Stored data
* * * * * * *
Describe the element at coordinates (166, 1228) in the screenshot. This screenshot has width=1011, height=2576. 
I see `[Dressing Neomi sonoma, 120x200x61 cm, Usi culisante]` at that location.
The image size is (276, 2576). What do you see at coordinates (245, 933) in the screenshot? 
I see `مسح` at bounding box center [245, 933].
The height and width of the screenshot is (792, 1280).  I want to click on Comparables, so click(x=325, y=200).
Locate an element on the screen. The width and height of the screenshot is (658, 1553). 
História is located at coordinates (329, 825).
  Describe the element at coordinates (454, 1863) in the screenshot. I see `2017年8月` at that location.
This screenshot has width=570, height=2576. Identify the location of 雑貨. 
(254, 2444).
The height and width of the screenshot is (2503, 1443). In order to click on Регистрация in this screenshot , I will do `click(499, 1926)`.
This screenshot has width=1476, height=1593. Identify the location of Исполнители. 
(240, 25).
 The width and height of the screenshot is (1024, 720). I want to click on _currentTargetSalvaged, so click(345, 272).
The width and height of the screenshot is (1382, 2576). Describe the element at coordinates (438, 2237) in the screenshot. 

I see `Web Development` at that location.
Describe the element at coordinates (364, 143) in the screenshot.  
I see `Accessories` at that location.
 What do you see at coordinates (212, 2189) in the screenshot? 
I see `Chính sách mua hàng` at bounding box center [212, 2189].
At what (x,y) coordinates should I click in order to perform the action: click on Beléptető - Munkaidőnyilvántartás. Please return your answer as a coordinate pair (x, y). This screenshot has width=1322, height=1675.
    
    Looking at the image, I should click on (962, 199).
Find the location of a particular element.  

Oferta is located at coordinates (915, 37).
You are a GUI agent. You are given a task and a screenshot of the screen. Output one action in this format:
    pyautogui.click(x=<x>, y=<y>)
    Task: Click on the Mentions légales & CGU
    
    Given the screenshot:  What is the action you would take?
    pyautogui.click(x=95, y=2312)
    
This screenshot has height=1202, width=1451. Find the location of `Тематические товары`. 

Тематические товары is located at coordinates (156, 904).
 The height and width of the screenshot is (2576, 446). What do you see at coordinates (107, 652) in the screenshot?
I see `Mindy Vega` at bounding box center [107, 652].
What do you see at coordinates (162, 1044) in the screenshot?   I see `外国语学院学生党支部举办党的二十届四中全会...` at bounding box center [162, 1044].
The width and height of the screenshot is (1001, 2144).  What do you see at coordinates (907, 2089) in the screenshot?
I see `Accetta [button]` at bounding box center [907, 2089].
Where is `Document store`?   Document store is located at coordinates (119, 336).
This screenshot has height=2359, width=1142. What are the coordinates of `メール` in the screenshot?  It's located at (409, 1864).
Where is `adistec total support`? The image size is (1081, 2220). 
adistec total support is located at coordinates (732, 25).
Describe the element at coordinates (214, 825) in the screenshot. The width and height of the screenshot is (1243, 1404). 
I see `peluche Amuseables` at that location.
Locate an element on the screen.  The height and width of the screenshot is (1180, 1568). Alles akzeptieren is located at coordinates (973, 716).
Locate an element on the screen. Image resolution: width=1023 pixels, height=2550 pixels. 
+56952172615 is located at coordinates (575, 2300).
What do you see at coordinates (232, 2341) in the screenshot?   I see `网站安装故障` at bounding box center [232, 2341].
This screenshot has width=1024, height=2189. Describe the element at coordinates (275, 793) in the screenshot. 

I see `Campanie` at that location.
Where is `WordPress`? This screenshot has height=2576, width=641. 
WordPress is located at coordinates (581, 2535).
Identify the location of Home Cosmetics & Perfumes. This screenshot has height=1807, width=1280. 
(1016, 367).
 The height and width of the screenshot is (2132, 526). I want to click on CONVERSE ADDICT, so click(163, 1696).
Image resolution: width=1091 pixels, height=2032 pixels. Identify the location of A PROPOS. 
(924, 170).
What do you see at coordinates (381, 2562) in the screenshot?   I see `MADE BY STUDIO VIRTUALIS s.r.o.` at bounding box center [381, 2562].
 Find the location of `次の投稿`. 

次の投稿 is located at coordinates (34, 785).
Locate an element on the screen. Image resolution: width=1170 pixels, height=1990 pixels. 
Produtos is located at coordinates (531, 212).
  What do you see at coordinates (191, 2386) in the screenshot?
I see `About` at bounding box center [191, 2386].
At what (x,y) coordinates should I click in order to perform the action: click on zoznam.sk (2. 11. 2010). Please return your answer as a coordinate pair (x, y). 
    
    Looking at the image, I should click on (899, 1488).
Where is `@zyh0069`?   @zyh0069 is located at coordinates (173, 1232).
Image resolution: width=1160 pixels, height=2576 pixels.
* * * * * * *
■ **WHAT NEEDS TO BE DONE**: Please copy exactly, and only, the lines from the line containing "Image resolution: width=1091" through the last line of the records, with both ends included.

■ **EXERCISE RESULT**:
Image resolution: width=1091 pixels, height=2032 pixels. Identify the location of A PROPOS. 
(924, 170).
What do you see at coordinates (381, 2562) in the screenshot?   I see `MADE BY STUDIO VIRTUALIS s.r.o.` at bounding box center [381, 2562].
 Find the location of `次の投稿`. 

次の投稿 is located at coordinates (34, 785).
Locate an element on the screen. Image resolution: width=1170 pixels, height=1990 pixels. 
Produtos is located at coordinates (531, 212).
  What do you see at coordinates (191, 2386) in the screenshot?
I see `About` at bounding box center [191, 2386].
At what (x,y) coordinates should I click in order to perform the action: click on zoznam.sk (2. 11. 2010). Please return your answer as a coordinate pair (x, y). 
    
    Looking at the image, I should click on (899, 1488).
Where is `@zyh0069`?   @zyh0069 is located at coordinates (173, 1232).
Image resolution: width=1160 pixels, height=2576 pixels.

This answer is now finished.